Every line of the records below that has the word "them" should be copied.

*** Opening Material supplied ***

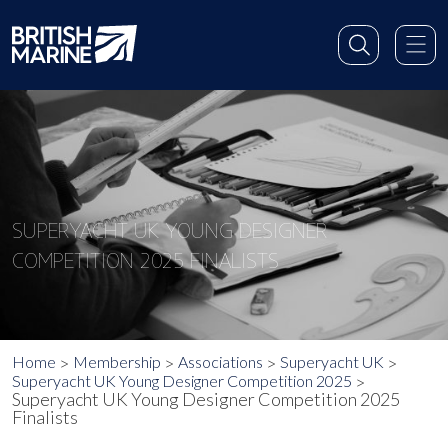
SUPERYACHT UK YOUNG DESIGNER
COMPETITION 2025 FINALISTS
Home
Membership
Associations
Superyacht UK
Superyacht UK Young Designer Competition 2025
Superyacht UK Young Designer Competition 2025
Finalists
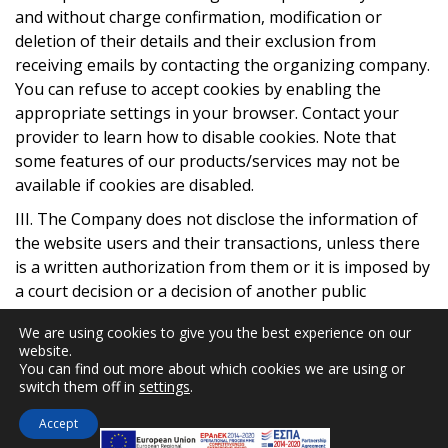
and without charge confirmation, modification or
deletion of their details and their exclusion from
receiving emails by contacting the organizing company.
You can refuse to accept cookies by enabling the
appropriate settings in your browser. Contact your
provider to learn how to disable cookies. Note that
some features of our products/services may not be
available if cookies are disabled.
ΙΙΙ. The Company does not disclose the information of
the website users and their transactions, unless there
is a written authorization from them or it is imposed by
a court decision or a decision of another public
authority. Only authorized employees have access to
We are using cookies to give you the best experience on our
transaction information whenever deemed necessary.
website.
The user may request at any time to be notified of what
You can find out more about which cookies we are using or
information is retained for them, as well as their
switch them off in
settings
.
correction if an error is substantiated.
Accept
IV. The access to the systems (servers) of the Company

*** Closing Material supplied ***

[Final answer]
is a written authorization from them or it is imposed by
information is retained for them, as well as their
switch them off in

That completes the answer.